Review for And Then He Kissed Her, by Laura Lee Guhrke:

Oooh, this is one long, delicious seduction of a novel. And Then He Kissed Her is very sensual--alright, very sexual--but it's also beautiful, and even more than that. Emma Dove has been a secretary at Harry, Lord Marlowe's publishing house for five years. She is capable, compliant, humorless and boring; an all-around amazing secretary. Her only flaw is that she keeps asking Harry to publish her soporific book of etiquette. The 4th time he refuses her, Emma realizes that he's never read the manuscript, and begins to realize that she's wasted her 30 years of life denying herself. As Emma wakes up, Harry's world falls apart, and they begin to see each other in a new light.

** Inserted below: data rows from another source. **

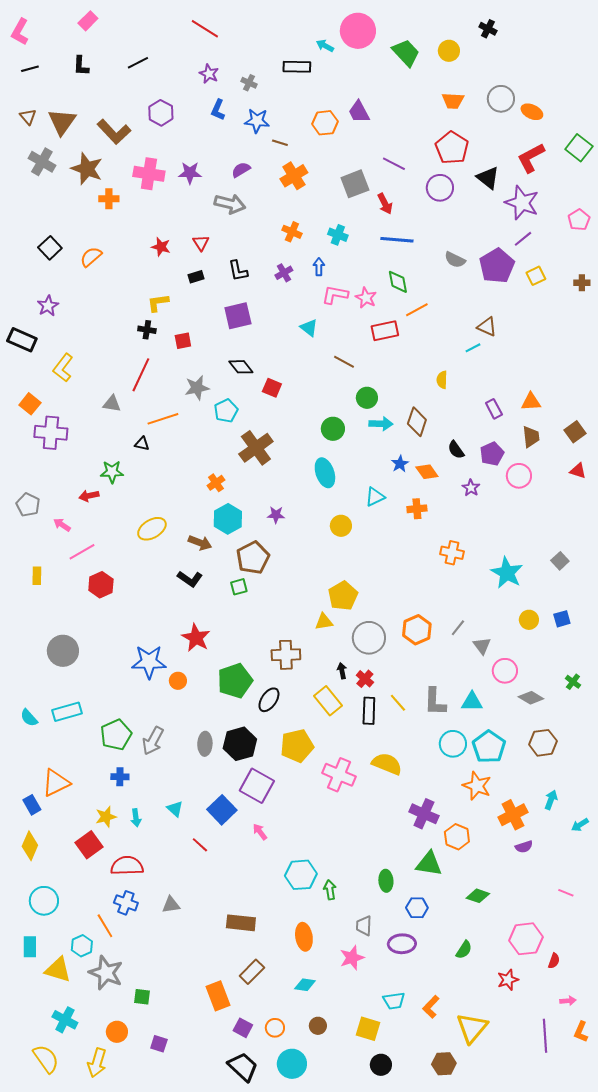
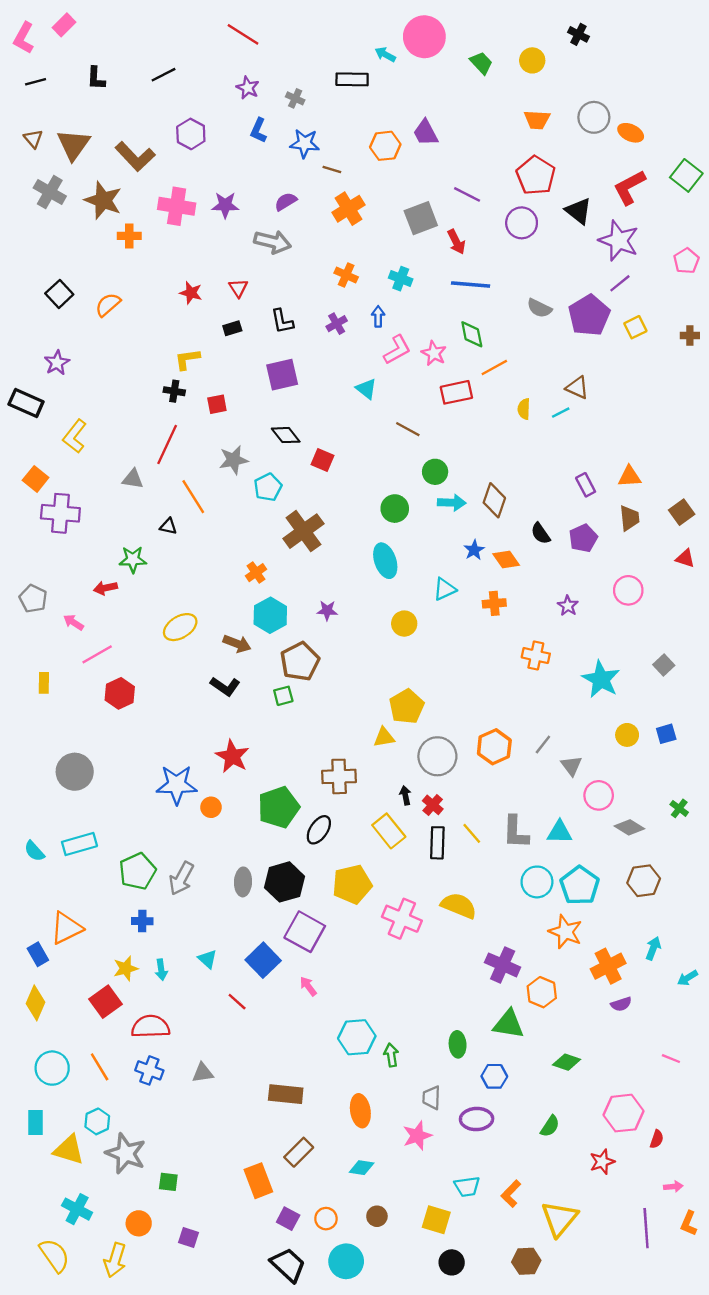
pink rectangle: (88, 21) -> (64, 25), moved
green trapezoid: (406, 53) -> (481, 63), size x0.7
pink L-shape: (335, 295) -> (397, 350), turned 140
yellow semicircle: (442, 380) -> (524, 409), moved
orange line: (163, 419) -> (193, 497), turned 76
pink circle: (519, 476) -> (628, 590), moved
purple star: (471, 488) -> (568, 606), moved
orange line: (105, 926) -> (100, 1067), moved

Little happens in this book; it is all character development. I loved it. I came to understand Emma completely, and she was fully fleshed-out--proper and repressed, so lonely but in denial about it, and far too sensible for her own good. As the story progresses, her humor and independence emerge, and as Harry says, it's a beautiful thing to watch.

Harry's pretty wonderful himself: seriously charming and funny, very open and honest, and the perfect guy for Emma. He's a bit of a cynic and reprobate, having divorced his cheating wife and therefore been scorned by Society. He doesn't take women seriously and runs through them quickly. Emma helps him grow the same way he helps her, and he's endearing the whole way through (okay, most of the time).

Guhrke is a skilled writer. She moves Emma and Harry from thoroughly disinterested to irresistibly attracted in a process that is slow, enjoyable, and plausible at every step. Everything that happened needed to happen, and was done perfectly. She understands people and her characters, and develops the latter with real talent. This is romance at its best. A.